# Work instructions
With the images removed, write out every line below exactly.

● ● ●

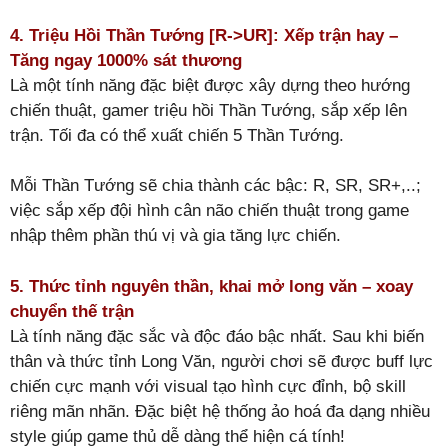
4. Triệu Hồi Thần Tướng [R->UR]: Xếp trận hay –
Tăng ngay 1000% sát thương
Là một tính năng đặc biệt được xây dựng theo hướng
chiến thuật, gamer triệu hồi Thần Tướng, sắp xếp lên
trận. Tối đa có thể xuất chiến 5 Thần Tướng.
Mỗi Thần Tướng sẽ chia thành các bậc: R, SR, SR+,..;
việc sắp xếp đội hình cân não chiến thuật trong game
nhập thêm phần thú vị và gia tăng lực chiến.
5. Thức tỉnh nguyên thần, khai mở long văn – xoay
chuyển thế trận
Là tính năng đặc sắc và độc đáo bậc nhất. Sau khi biến
thân và thức tỉnh Long Văn, người chơi sẽ được buff lực
chiến cực mạnh với visual tạo hình cực đỉnh, bộ skill
riêng mãn nhãn. Đặc biệt hệ thống ảo hoá đa dạng nhiều
style giúp game thủ dễ dàng thể hiện cá tính!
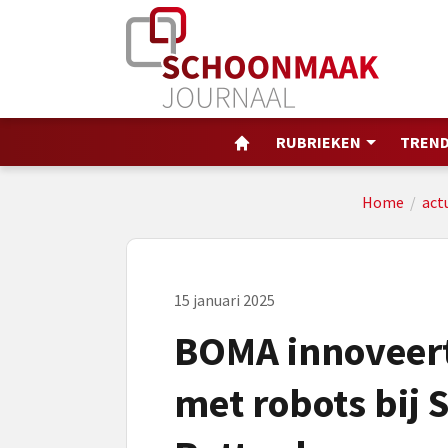
RUBRIEKEN
TREND
Home
/
act
15 januari 2025
BOMA innoveer
met robots bij 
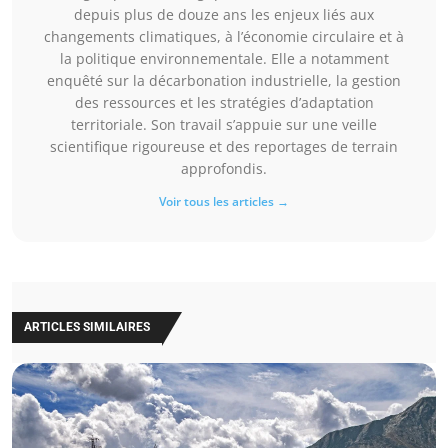
depuis plus de douze ans les enjeux liés aux
changements climatiques, à l’économie circulaire et à
la politique environnementale. Elle a notamment
enquêté sur la décarbonation industrielle, la gestion
des ressources et les stratégies d’adaptation
territoriale. Son travail s’appuie sur une veille
scientifique rigoureuse et des reportages de terrain
approfondis.
Voir tous les articles →
ARTICLES SIMILAIRES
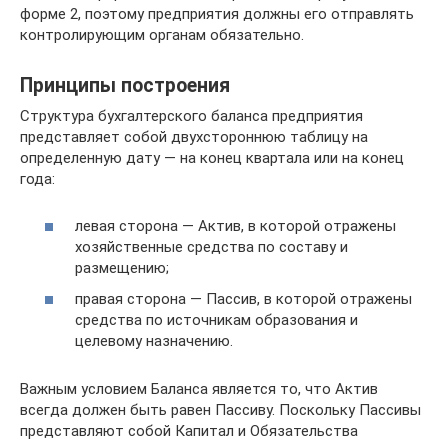
форме 2, поэтому предприятия должны его отправлять
контролирующим органам обязательно.
Принципы построения
Структура бухгалтерского баланса предприятия
представляет собой двухстороннюю таблицу на
определенную дату — на конец квартала или на конец
года:
левая сторона — Актив, в которой отражены
хозяйственные средства по составу и
размещению;
правая сторона — Пассив, в которой отражены
средства по источникам образования и
целевому назначению.
Важным условием Баланса является то, что Актив
всегда должен быть равен Пассиву. Поскольку Пассивы
представляют собой Капитал и Обязательства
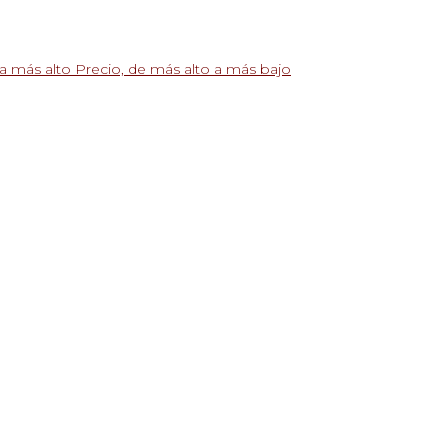
 a más alto
Precio, de más alto a más bajo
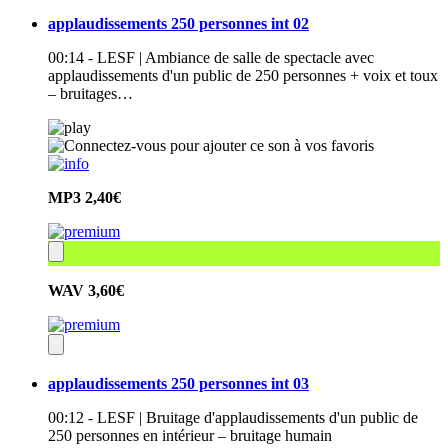
applaudissements 250 personnes int 02
00:14 - LESF | Ambiance de salle de spectacle avec
applaudissements d'un public de 250 personnes + voix et toux
– bruitages…
MP3
2,40€
WAV
3,60€
applaudissements 250 personnes int 03
00:12 - LESF | Bruitage d'applaudissements d'un public de
250 personnes en intérieur – bruitage humain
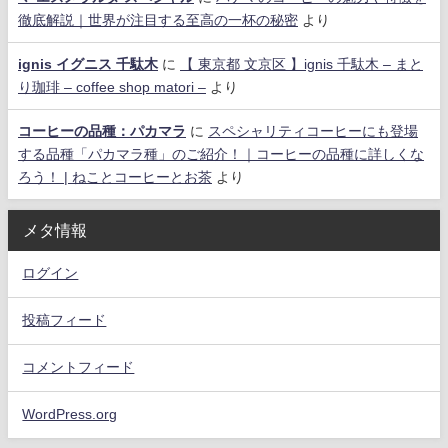
徹底解説｜世界が注目する至高の一杯の秘密
より
ignis イグニス 千駄木
に
【 東京都 文京区 】ignis 千駄木 – まと
り珈琲 – coffee shop matori –
より
コーヒーの品種：パカマラ
に
スペシャリティコーヒーにも登場
する品種「パカマラ種」のご紹介！｜コーヒーの品種に詳しくな
ろう！ | ねことコーヒーとお茶
より
メタ情報
ログイン
投稿フィード
コメントフィード
WordPress.org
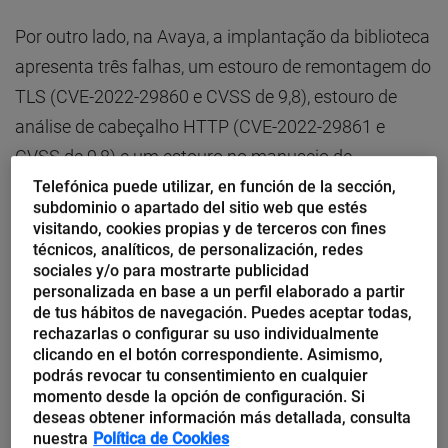
Por outro lado, na Avaya, a implantação da biblioteca
apresenta três falhas, um estouro de remontagem do
TLS (CVE-2022-29860 e CVSS de 9,8), estouro de
análise de cabeçalho HTTP (CVE-2022-29861 e
CVSS de 9,8) e um estouro no manuseio de
solicitações http post, sem CVE atribuído.
Telefónica puede utilizar, en función de la sección,
subdominio o apartado del sitio web que estés
visitando, cookies propias y de terceros con fines
Além disso, se as vulnerabilidades forem exploradas
técnicos, analíticos, de personalización, redes
sociales y/o para mostrarte publicidad
de forma satisfatória, poderá produzir desde
personalizada en base a un perfil elaborado a partir
vazamentos de informações, a apreensão completa
de tus hábitos de navegación. Puedes aceptar todas,
do dispositivo até o movimento lateral e o
rechazarlas o configurar su uso individualmente
clicando en el botón correspondiente. Asimismo,
cancelamento das defesas de segmentação da rede.
podrás revocar tu consentimiento en cualquier
momento desde la opción de configuración. Si
deseas obtener información más detallada, consulta
Armis destaca que a própria infraestrutura de rede
nuestra
Política de Cookies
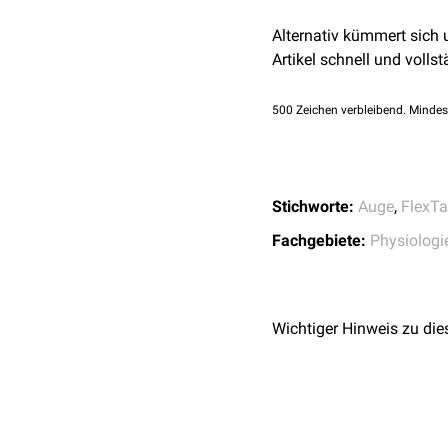
Steuerung der Melato
Alternativ kümmert sich
Melatonin
in der
Epip
Artikel schnell und vollst
500
Zeichen verbleibend. Mindes
Stichworte:
Auge
,
FlexTa
Fachgebiete:
Physiologi
Wichtiger Hinweis zu die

● ● ●

# Expected answer
4. Triệu Hồi Thần Tướng [R->UR]: Xếp trận hay –
Tăng ngay 1000% sát thương
Là một tính năng đặc biệt được xây dựng theo hướng
chiến thuật, gamer triệu hồi Thần Tướng, sắp xếp lên
trận. Tối đa có thể xuất chiến 5 Thần Tướng.
Mỗi Thần Tướng sẽ chia thành các bậc: R, SR, SR+,..;
việc sắp xếp đội hình cân não chiến thuật trong game
nhập thêm phần thú vị và gia tăng lực chiến.
5. Thức tỉnh nguyên thần, khai mở long văn – xoay
chuyển thế trận
Là tính năng đặc sắc và độc đáo bậc nhất. Sau khi biến
thân và thức tỉnh Long Văn, người chơi sẽ được buff lực
chiến cực mạnh với visual tạo hình cực đỉnh, bộ skill
riêng mãn nhãn. Đặc biệt hệ thống ảo hoá đa dạng nhiều
style giúp game thủ dễ dàng thể hiện cá tính!
RUBRIEKEN
TREND
Home
/
act
15 januari 2025
BOMA innoveer
met robots bij 
depuis plus de douze ans les enjeux liés aux
changements climatiques, à l’économie circulaire et à
la politique environnementale. Elle a notamment
enquêté sur la décarbonation industrielle, la gestion
des ressources et les stratégies d’adaptation
territoriale. Son travail s’appuie sur une veille
scientifique rigoureuse et des reportages de terrain
approfondis.
Voir tous les articles →
ARTICLES SIMILAIRES
форме 2, поэтому предприятия должны его отправлять
контролирующим органам обязательно.
Принципы построения
Структура бухгалтерского баланса предприятия
представляет собой двухстороннюю таблицу на
определенную дату — на конец квартала или на конец
года:
левая сторона — Актив, в которой отражены
хозяйственные средства по составу и
размещению;
правая сторона — Пассив, в которой отражены
средства по источникам образования и
целевому назначению.
Важным условием Баланса является то, что Актив
всегда должен быть равен Пассиву. Поскольку Пассивы
представляют собой Капитал и Обязательства
 a más alto
Precio, de más alto a más bajo
applaudissements 250 personnes int 02
00:14 - LESF | Ambiance de salle de spectacle avec
applaudissements d'un public de 250 personnes + voix et toux
– bruitages…
MP3
2,40€
WAV
3,60€
applaudissements 250 personnes int 03
00:12 - LESF | Bruitage d'applaudissements d'un public de
250 personnes en intérieur – bruitage humain
徹底解説｜世界が注目する至高の一杯の秘密
より
ignis イグニス 千駄木
に
【 東京都 文京区 】ignis 千駄木 – まと
り珈琲 – coffee shop matori –
より
コーヒーの品種：パカマラ
に
スペシャリティコーヒーにも登場
する品種「パカマラ種」のご紹介！｜コーヒーの品種に詳しくな
ろう！ | ねことコーヒーとお茶
より
メタ情報
ログイン
投稿フィード
コメントフィード
WordPress.org
Por outro lado, na Avaya, a implantação da biblioteca
apresenta três falhas, um estouro de remontagem do
TLS (CVE-2022-29860 e CVSS de 9,8), estouro de
análise de cabeçalho HTTP (CVE-2022-29861 e
CVSS de 9,8) e um estouro no manuseio de
solicitações http post, sem CVE atribuído.
Telefónica puede utilizar, en función de la sección,
subdominio o apartado del sitio web que estés
visitando, cookies propias y de terceros con fines
Além disso, se as vulnerabilidades forem exploradas
técnicos, analíticos, de personalización, redes
sociales y/o para mostrarte publicidad
de forma satisfatória, poderá produzir desde
personalizada en base a un perfil elaborado a partir
vazamentos de informações, a apreensão completa
de tus hábitos de navegación. Puedes aceptar todas,
do dispositivo até o movimento lateral e o
rechazarlas o configurar su uso individualmente
clicando en el botón correspondiente. Asimismo,
cancelamento das defesas de segmentação da rede.
podrás revocar tu consentimiento en cualquier
momento desde la opción de configuración. Si
deseas obtener información más detallada, consulta
Armis destaca que a própria infraestrutura de rede
nuestra
Política de Cookies
Steuerung der Melato
Alternativ kümmert sich
Melatonin
in der
Epip
Artikel schnell und vollst
500
Zeichen verbleibend. Mindes
Stichworte:
Auge
,
FlexTa
Fachgebiete:
Physiologi
Wichtiger Hinweis zu die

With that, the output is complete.